The couple was detained as part of a larger police operation carried out across the country. A total of 611 people were detained in raids conducted in 77 provinces.

In an announcement on social media, Interior Minister Ali Yerlikaya said the operation targeted the movement’s financial network.

Turkish President Recep Tayyip Erdoğan has been targeting followers of the Gülen movement, inspired by Turkish Muslim cleric Fethullah Gülen, since the corruption investigations of December 17-25, 2013, which implicated then-prime minister Erdoğan, his family members and his inner circle.

Dismissing the investigations as a Gülenist coup and conspiracy against his government, Erdoğan designated the movement as a terrorist organization and began to target its members.
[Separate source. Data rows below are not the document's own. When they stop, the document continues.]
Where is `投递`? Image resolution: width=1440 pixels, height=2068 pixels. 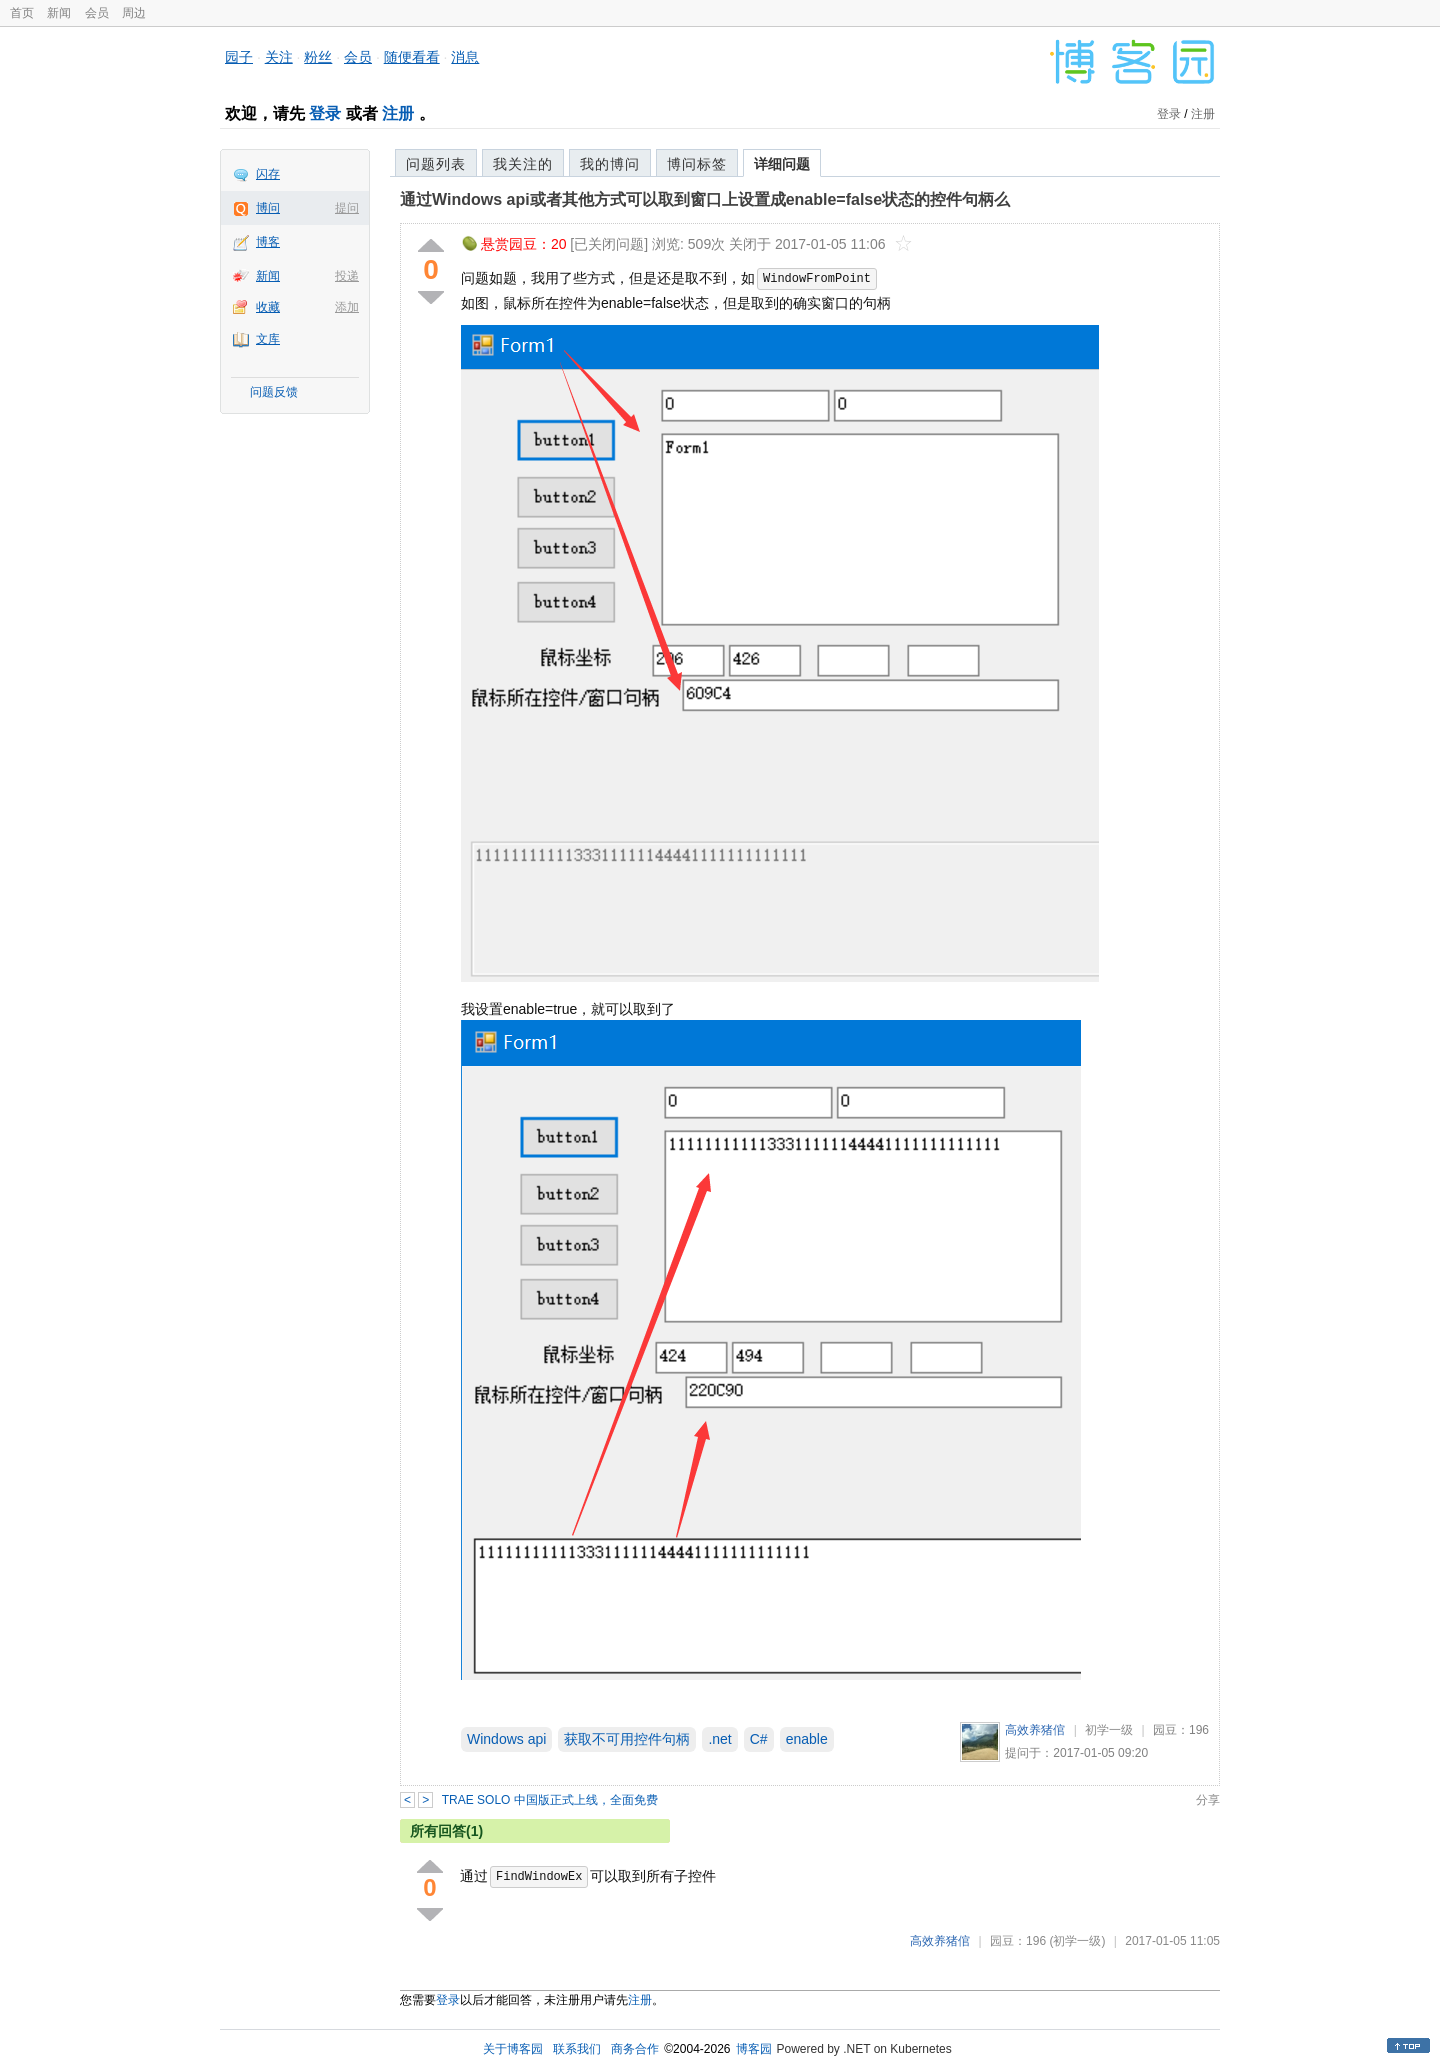 投递 is located at coordinates (347, 276).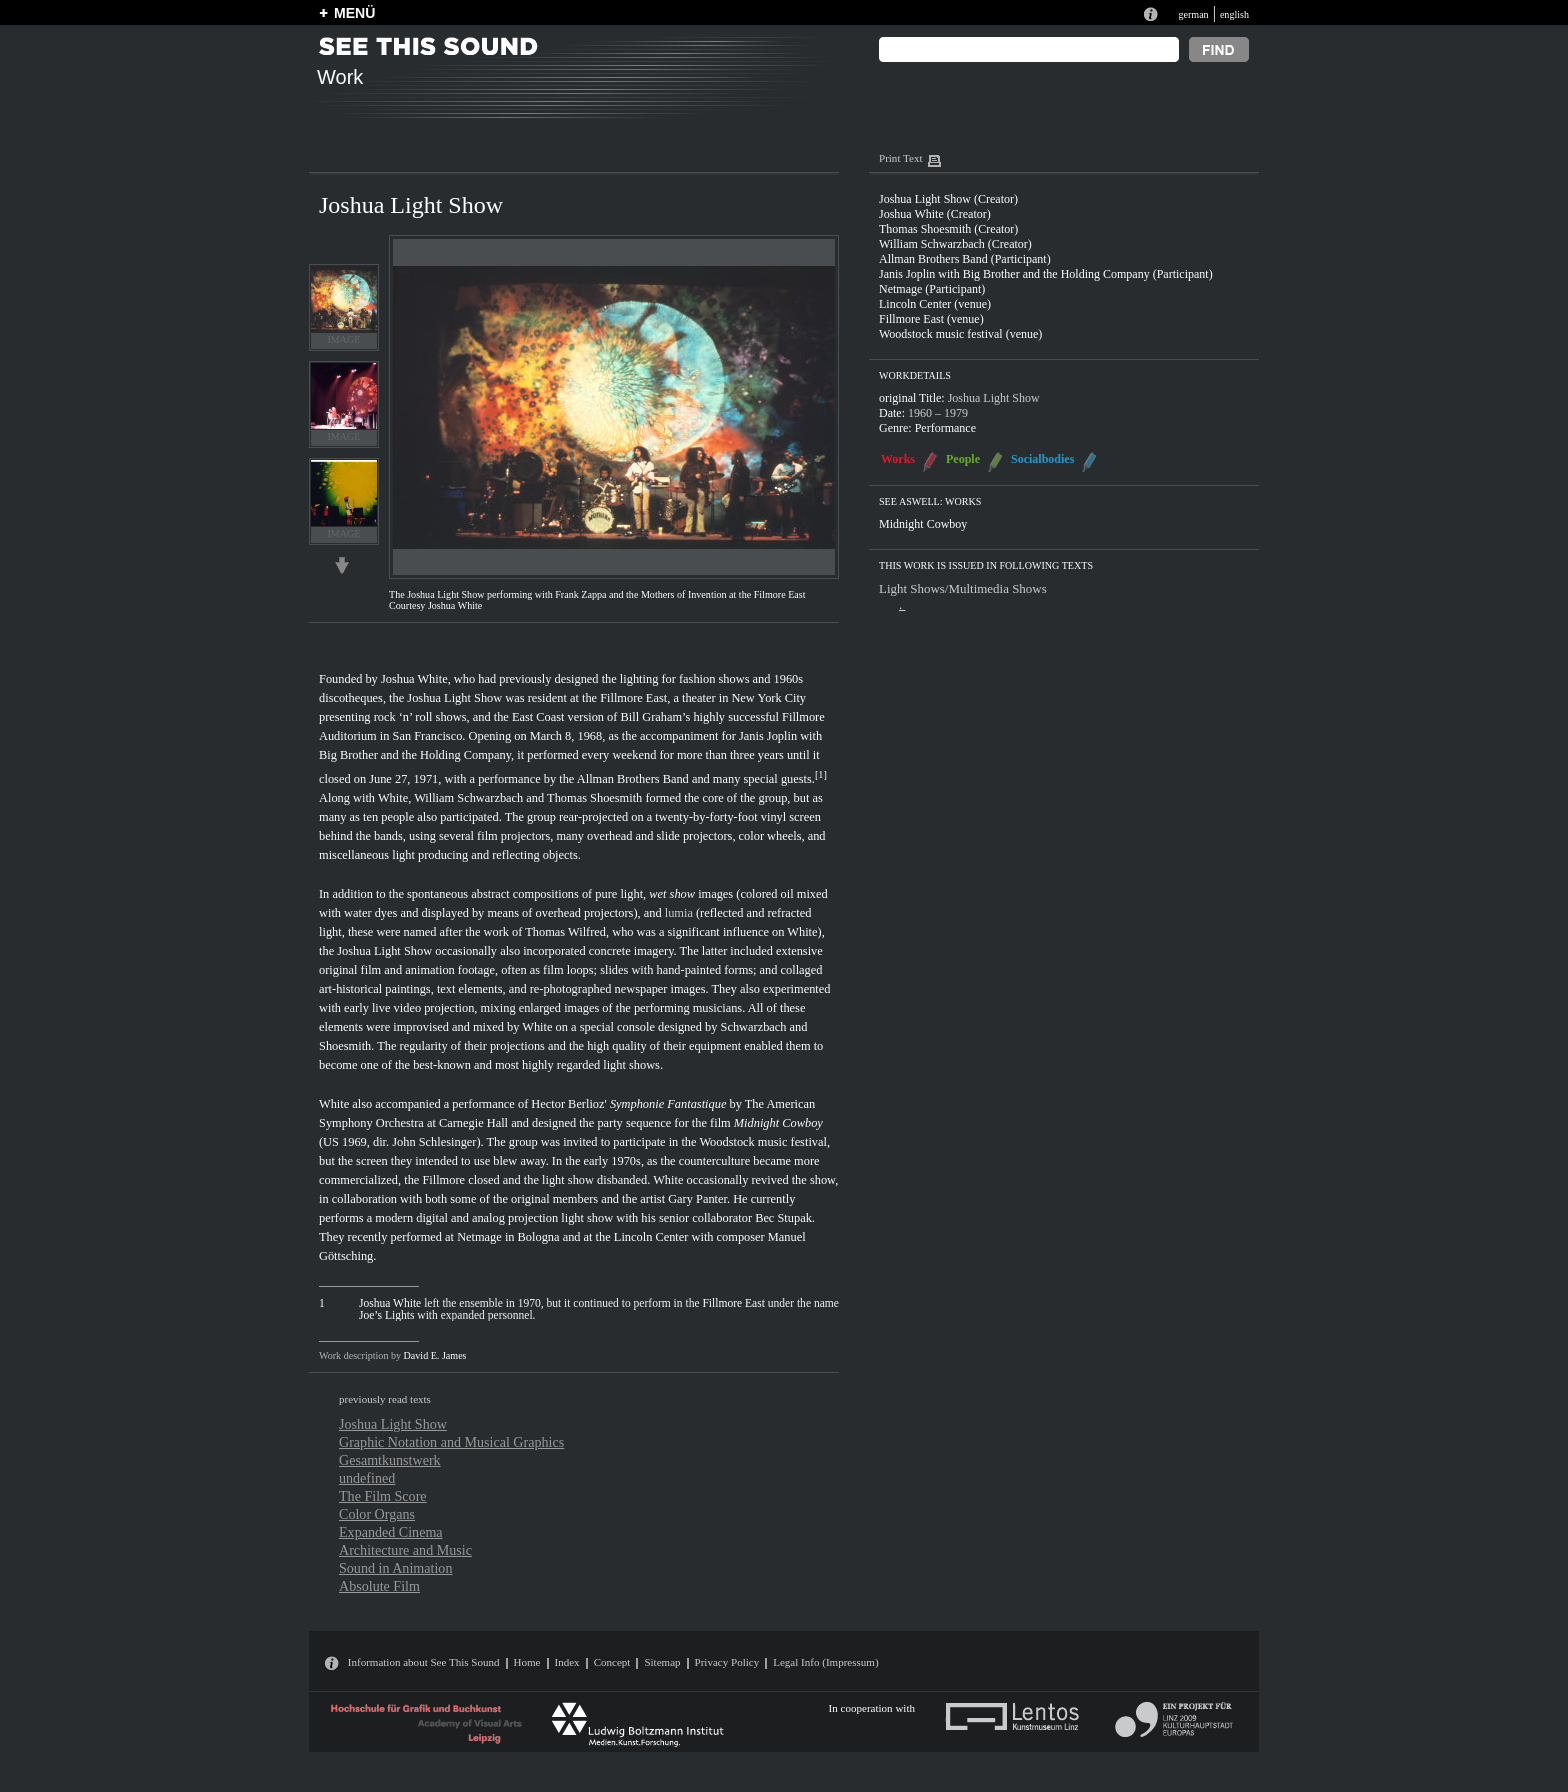 The width and height of the screenshot is (1568, 1792). Describe the element at coordinates (405, 1550) in the screenshot. I see `Architecture and Music` at that location.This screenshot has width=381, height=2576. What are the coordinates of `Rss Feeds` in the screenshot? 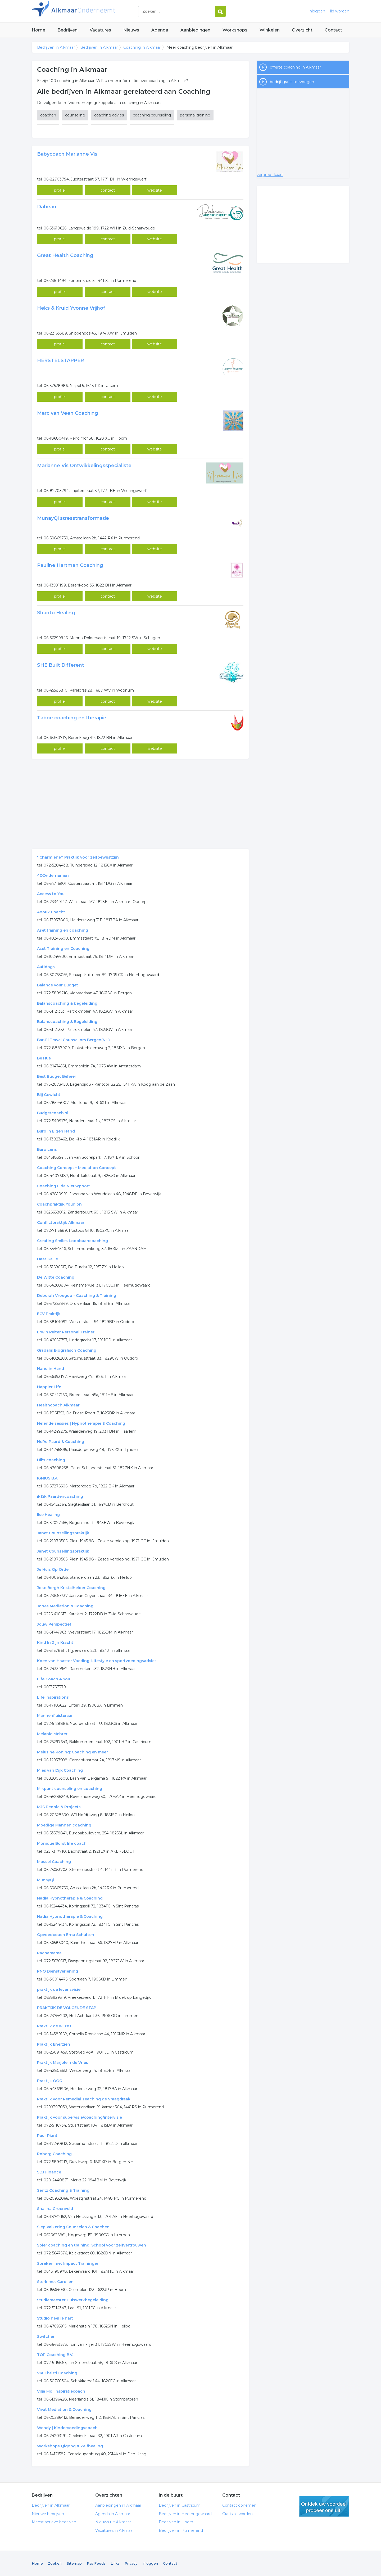 It's located at (96, 2563).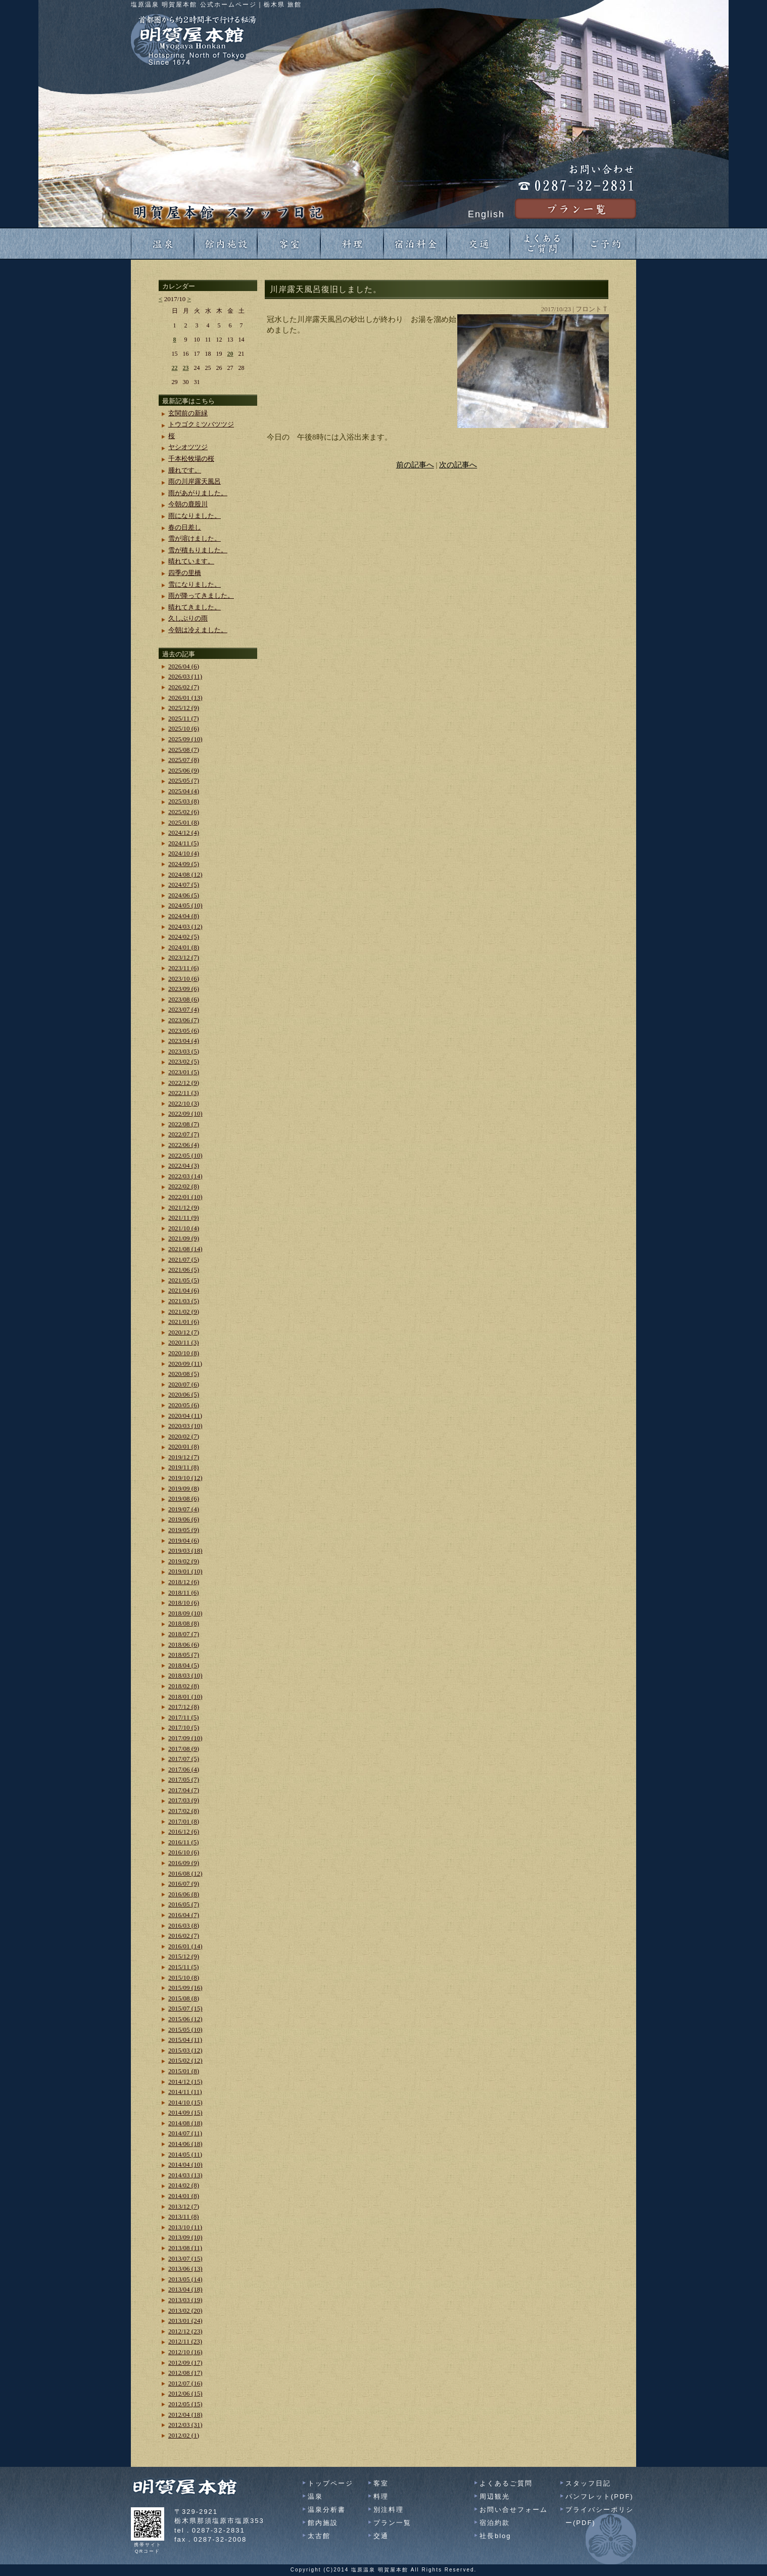 The image size is (767, 2576). What do you see at coordinates (323, 2522) in the screenshot?
I see `館内施設` at bounding box center [323, 2522].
He intensified the crackdown on the movement following an abortive putsch in 2016 that he accused Gülen of masterminding. Gülen and the movement strongly deny involvement in the coup attempt or any terrorist activity.

According to media reports, Ağır suffers from renal failure and has needed dialysis for the last four years. She is on a waiting list for a kidney transplant. Furthermore, her disease causes neuro-motor impairment, and she needs round-the-clock care from her mother. 

Following the coup attempt, the Turkish government declared a state of emergency and carried out a massive purge of state institutions under the pretext of an anti-coup fight. More than 130,000 civil servants, including 4,156 judges and prosecutors, as well as 24,706 members of the armed forces were summarily removed from their jobs for alleged membership in or relationships with “terrorist organizations” by emergency decree-laws subject to neither judicial nor parliamentary scrutiny.

The post-coup purge has resulted in the imprisonment of many parents with chronically sick children. Although human rights activists have repeatedly called on authorities for the postponement of their sentences so they can take care of their children, these calls have often fallen on deaf ears.

A new law was enacted in April allowing for the postponement of sentences for women whose children are suffering from illness. According to the law, for an appeal to be made, the mother’s sentence needs to have been upheld by the Supreme Court of Appeals.

However, even in cases where their sentence was upheld, women have not been successful in their appeals.